- DATA SHOWN:
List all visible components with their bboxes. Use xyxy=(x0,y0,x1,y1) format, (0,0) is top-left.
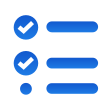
button[interactable]: Pending task xyxy=(0,0,112,112)
button[interactable]: Completed task xyxy=(0,0,112,112)
button[interactable]: Completed task xyxy=(0,0,112,112)
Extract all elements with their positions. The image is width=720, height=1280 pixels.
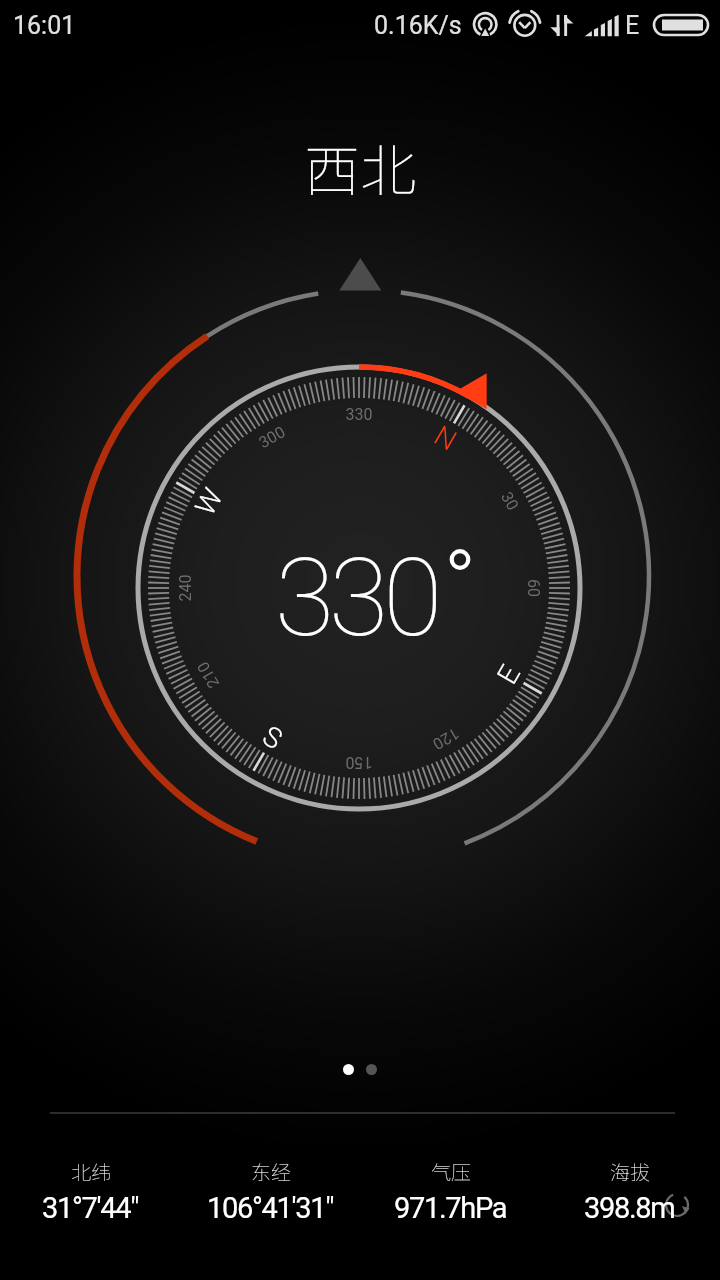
button[interactable]: 东经 bbox=[190, 1157, 350, 1227]
button[interactable]: 西北 bbox=[0, 126, 720, 196]
staticText: 16:01 bbox=[13, 11, 76, 40]
staticText: E bbox=[625, 11, 640, 40]
staticText: 北纬 bbox=[71, 1157, 111, 1186]
staticText: 海拔 bbox=[610, 1157, 650, 1186]
button[interactable]: Page 1, current bbox=[343, 1064, 354, 1075]
staticText: 西北 bbox=[304, 126, 416, 196]
staticText: 398.8m bbox=[584, 1191, 675, 1225]
button[interactable]: 北纬 bbox=[10, 1157, 170, 1227]
staticText: 31°7'44" bbox=[42, 1191, 139, 1225]
staticText: 106°41'31" bbox=[207, 1191, 334, 1225]
button[interactable]: 气压 bbox=[370, 1157, 530, 1227]
button[interactable]: Page 2 bbox=[366, 1064, 377, 1075]
staticText: 气压 bbox=[431, 1157, 471, 1186]
staticText: 东经 bbox=[251, 1157, 291, 1186]
staticText: 0.16K/s bbox=[374, 11, 462, 40]
staticText: 971.7hPa bbox=[394, 1191, 507, 1225]
button[interactable]: 海拔 bbox=[549, 1157, 709, 1227]
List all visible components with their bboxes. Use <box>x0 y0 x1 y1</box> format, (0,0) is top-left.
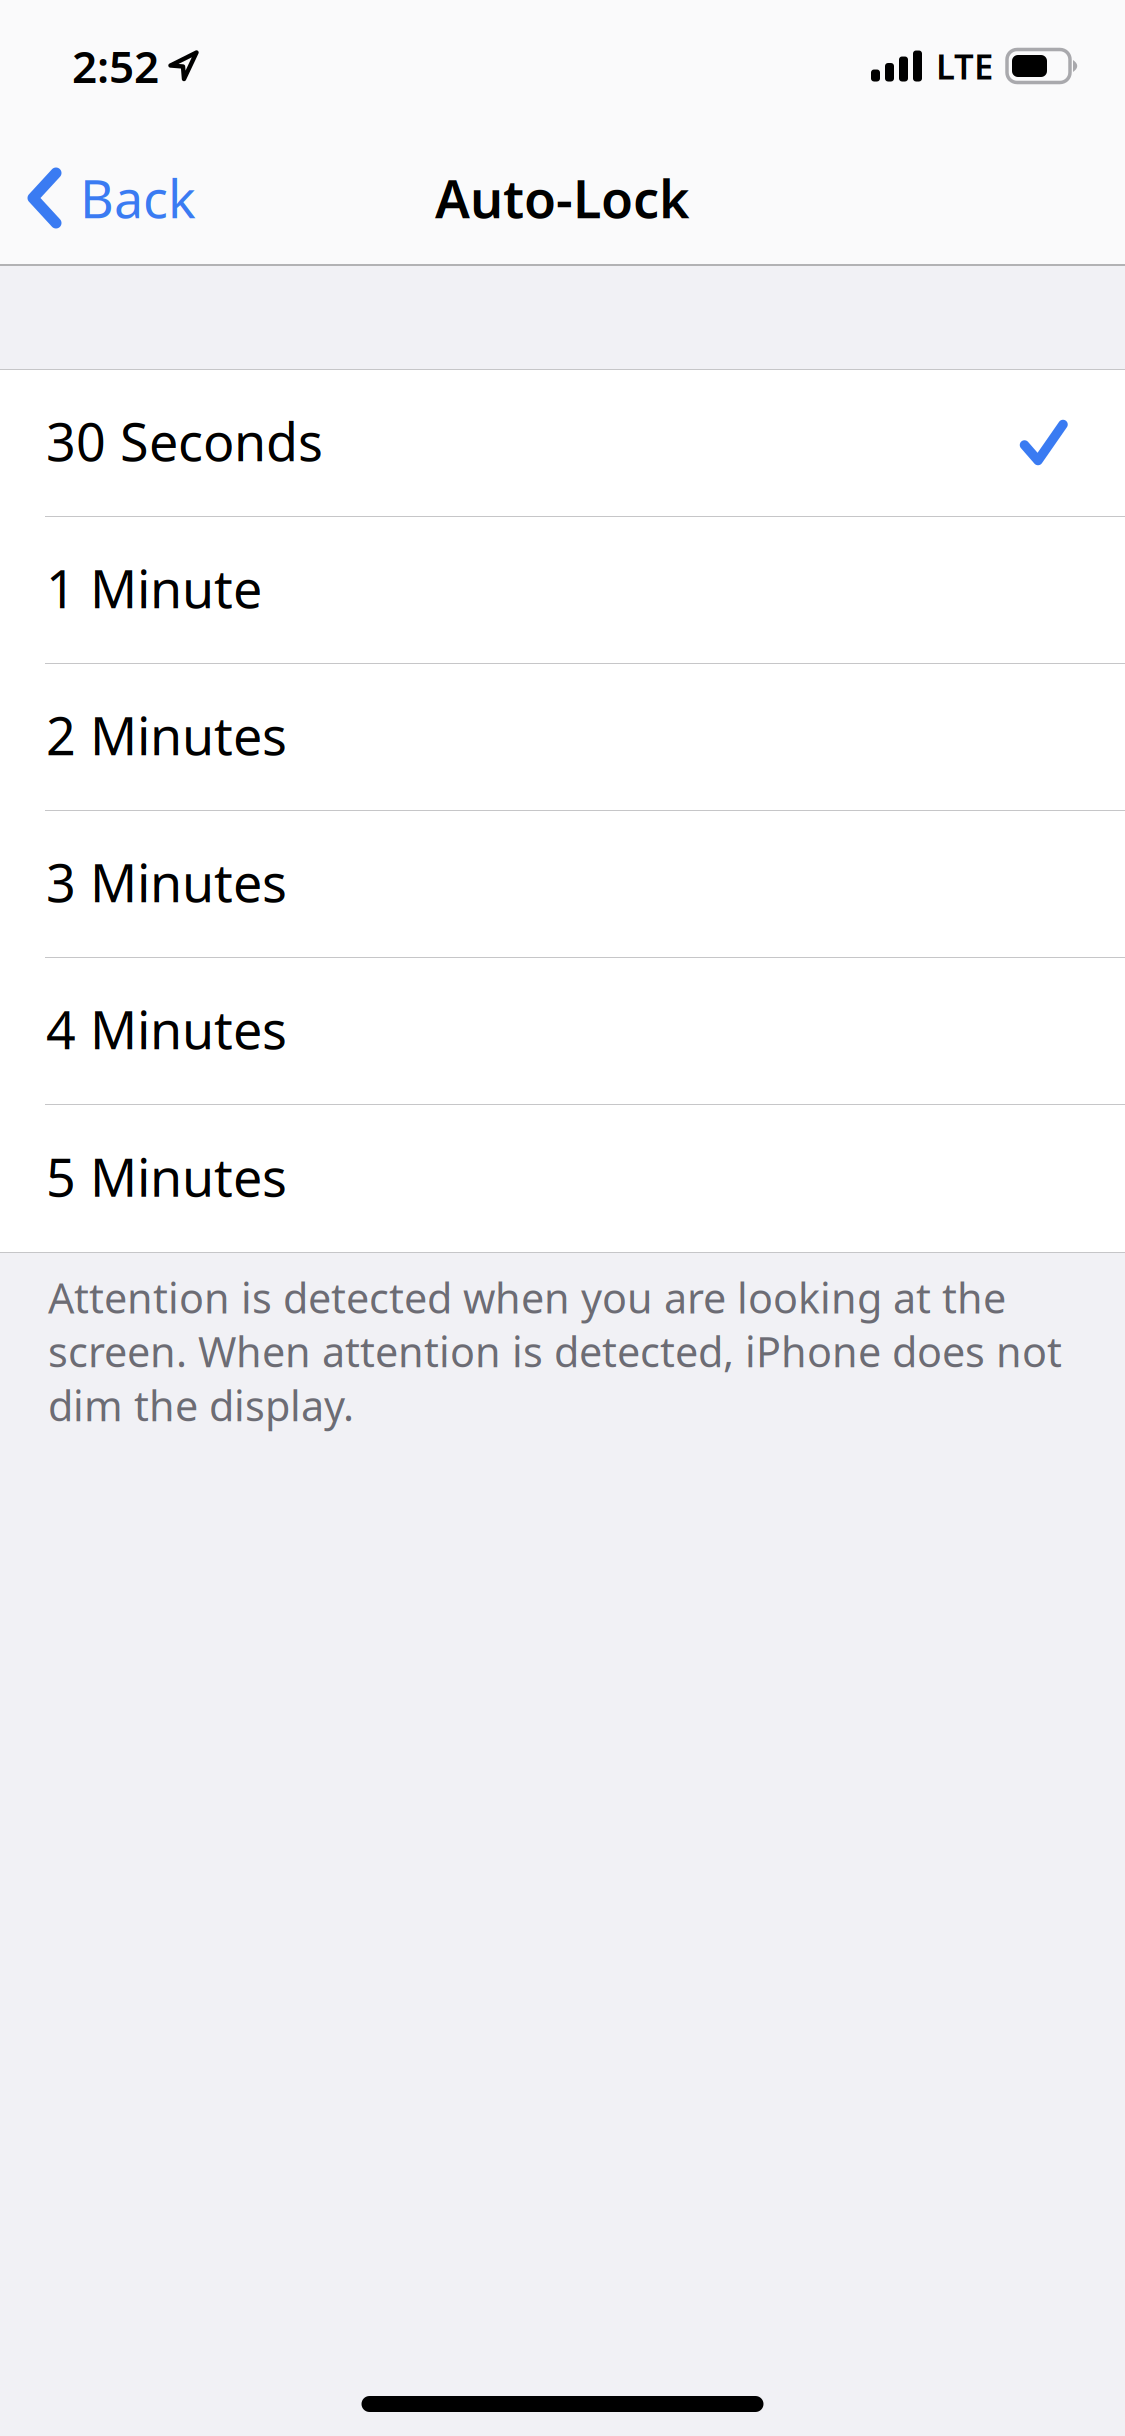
button[interactable]: Back <box>0 132 330 264</box>
staticText: 2:52 <box>72 37 159 95</box>
button[interactable]: 2 Minutes <box>0 664 1125 811</box>
button[interactable]: 4 Minutes <box>0 958 1125 1105</box>
button[interactable]: 3 Minutes <box>0 811 1125 958</box>
staticText: Attention is detected when you are looki… <box>48 1270 1062 1433</box>
button[interactable]: 1 Minute <box>0 517 1125 664</box>
staticText: 3 Minutes <box>46 848 287 917</box>
staticText: 1 Minute <box>46 554 262 623</box>
staticText: Auto-Lock <box>435 164 690 233</box>
staticText: 5 Minutes <box>46 1142 287 1211</box>
staticText: 4 Minutes <box>46 994 287 1064</box>
staticText: Back <box>80 164 196 233</box>
button[interactable]: 30 Seconds <box>0 370 1125 517</box>
staticText: LTE <box>936 43 993 89</box>
button[interactable]: 5 Minutes <box>0 1105 1125 1252</box>
staticText: 2 Minutes <box>46 700 287 770</box>
staticText: 30 Seconds <box>46 406 323 476</box>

- EXERCISE:
Every line above holding the string "with" should be listed.

- EXERCISE RESULT:
List all visible components with their bboxes. Use xyxy=(x0,y0,x1,y1) format, (0,0) is top-left.
Extract all elements with their positions. The image is width=720, height=1280 pixels.
List all visible components with their bboxes. Use <box>x0 y0 x1 y1</box> format, (0,0) is top-left.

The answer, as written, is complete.